• _DATA FOR REVIEW_:

::::::

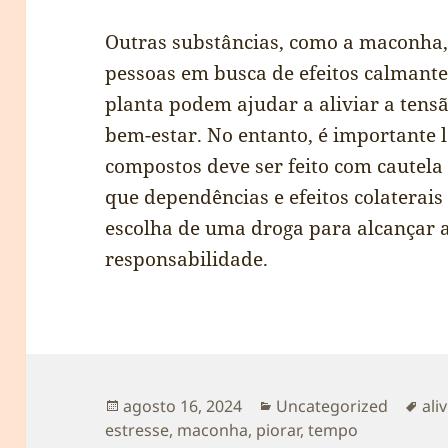
Outras substâncias, como a maconha, 
pessoas em busca de efeitos calmante
planta podem ajudar a aliviar a tens
bem-estar. No entanto, é importante 
compostos deve ser feito com cautela
que dependências e efeitos colaterai
escolha de uma droga para alcançar a
responsabilidade.
Publicado
Categorias
Tag
agosto 16, 2024
Uncategorized
aliv
em
estresse
,
maconha
,
piorar
,
tempo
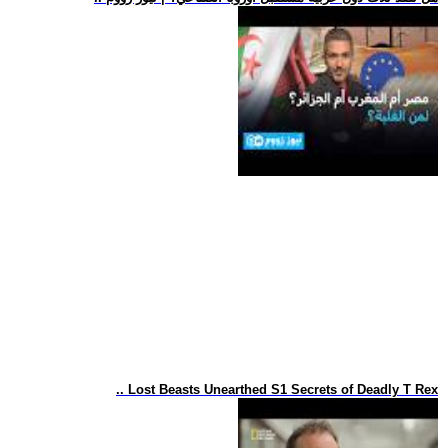
.. Lost Beasts Unearthed S1 Secrets of Deadly T Rex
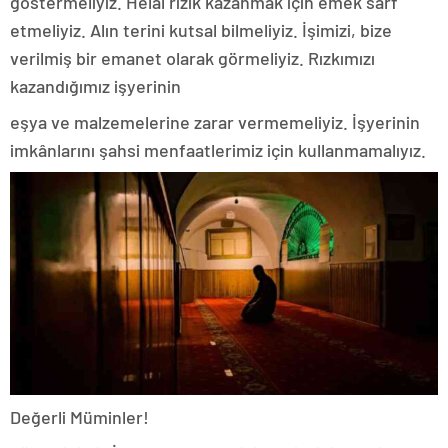
göstermeliyiz. Helal rızık kazanmak için emek sarf
etmeliyiz. Alın terini kutsal bilmeliyiz. İşimizi, bize
verilmiş bir emanet olarak görmeliyiz. Rızkımızı
kazandığımız işyerinin
eşya ve malzemelerine zarar vermemeliyiz. İşyerinin
imkânlarını şahsi menfaatlerimiz için kullanmamalıyız.
Değerli Müminler!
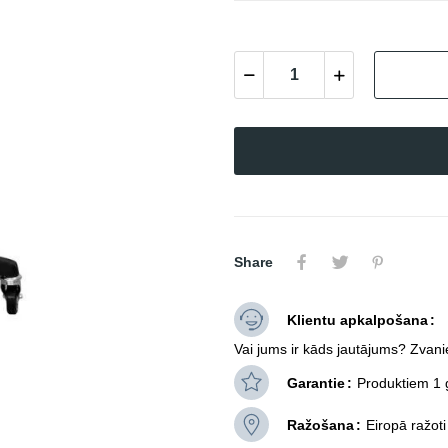
Share
Klientu apkalpošana
Vai jums ir kāds jautājums? Zvani
Garantie
Produktiem 1 
Ražošana
Eiropā ražoti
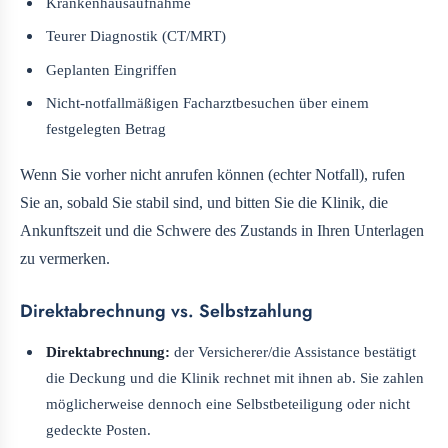
Krankenhausaufnahme
Teurer Diagnostik (CT/MRT)
Geplanten Eingriffen
Nicht-notfallmäßigen Facharztbesuchen über einem
festgelegten Betrag
Wenn Sie vorher nicht anrufen können (echter Notfall), rufen
Sie an, sobald Sie stabil sind, und bitten Sie die Klinik, die
Ankunftszeit und die Schwere des Zustands in Ihren Unterlagen
zu vermerken.
Direktabrechnung vs. Selbstzahlung
Direktabrechnung:
der Versicherer/die Assistance bestätigt
die Deckung und die Klinik rechnet mit ihnen ab. Sie zahlen
möglicherweise dennoch eine Selbstbeteiligung oder nicht
gedeckte Posten.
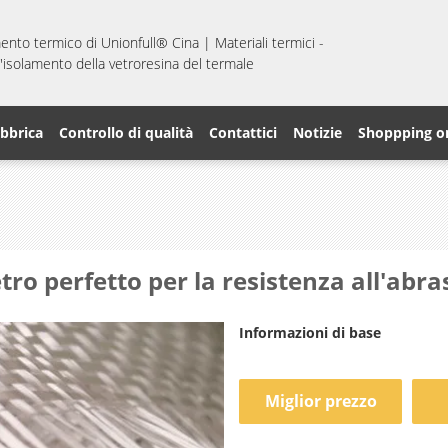
mento termico di Unionfull® Cina | Materiali termici -
 d'isolamento della vetroresina del termale
abbrica
Controllo di qualità
Contattici
Notizie
Shoppping o
etro perfetto per la resistenza all'abr
Informazioni di base
Miglior prezzo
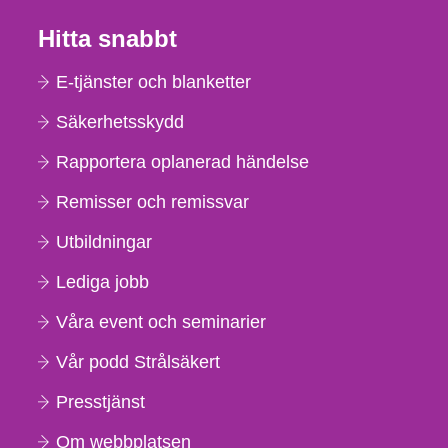
Hitta snabbt
E-tjänster och blanketter
Säkerhetsskydd
Rapportera oplanerad händelse
Remisser och remissvar
Utbildningar
Lediga jobb
Våra event och seminarier
Vår podd Strålsäkert
Presstjänst
Om webbplatsen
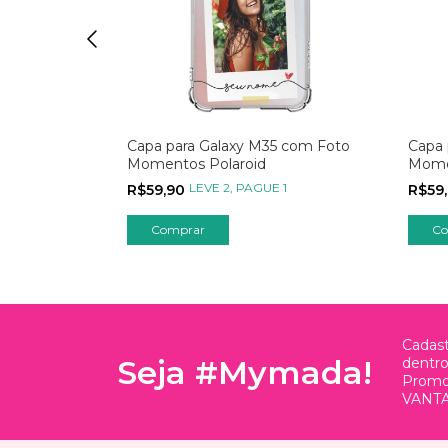
5 Estampada
Capa para Galaxy M35 com Foto
Capa 
a
Momentos Polaroid
Mome
 1
LEVE 2, PAGUE 1
R$59,90
R$59
Cadast
Seja #Mymada!
dentr
Promo
VANTA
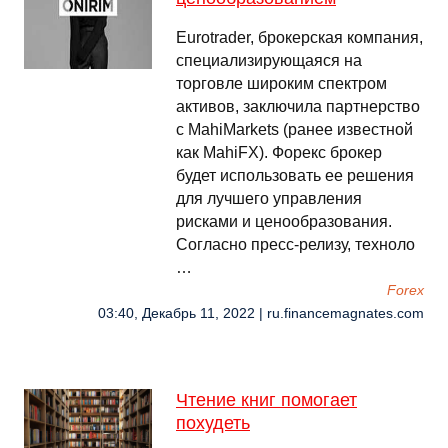
Eurotrader, брокерская компания,
специализирующаяся на
торговле широким спектром
активов, заключила партнерство
с MahiMarkets (ранее известной
как MahiFX). Форекс брокер
будет использовать ее решения
для лучшего управления
рисками и ценообразования.
Согласно пресс-релизу, техноло
…
Forex
03:40, Декабрь 11, 2022 | ru.financemagnates.com
Чтение книг помогает
похудеть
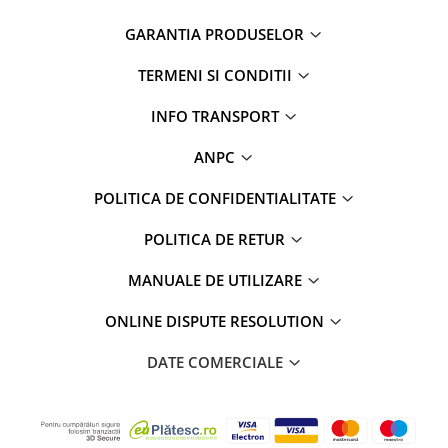
GARANTIA PRODUSELOR
Rame adaptoare Dodge
TERMENI SI CONDITII
Rame adaptoare Chrysler
INFO TRANSPORT
Rame adaptoare Isuzu
ANPC
Rame adaptoare Subaru
POLITICA DE CONFIDENTIALITATE
Rame adaptoare Iveco
POLITICA DE RETUR
Rame adaptoare Smart
MANUALE DE UTILIZARE
Rame adaptoare Land Rover
ONLINE DISPUTE RESOLUTION
Rame adaptoare Ssangyong
DATE COMERCIALE
Rame adaptoare Hummer
Camere marșarier auto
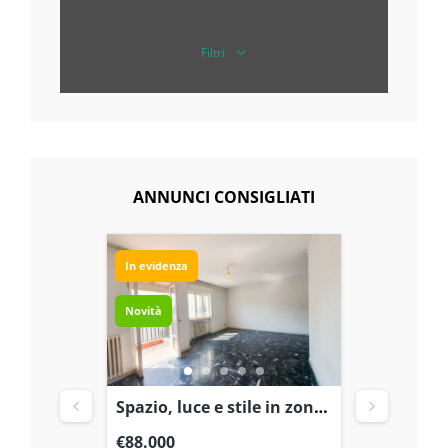
Filtri
ANNUNCI CONSIGLIATI
In evidenza
In evidenza
Novità
Novità
ngle in
Spazio, luce e stile in zona
Brindisi 
a
Commenda a Brindisi
105 mq d
€88.000
€88.000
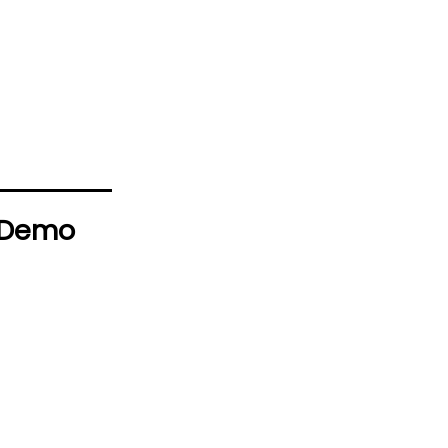
a Demo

::::::

• _EXERCISE REQUIREMENTS_: From the listing, reproduce every line where the word "için" is present.

• _TASK RESPONSE_:
göstermeliyiz. Helal rızık kazanmak için emek sarf
imkânlarını şahsi menfaatlerimiz için kullanmamalıyız.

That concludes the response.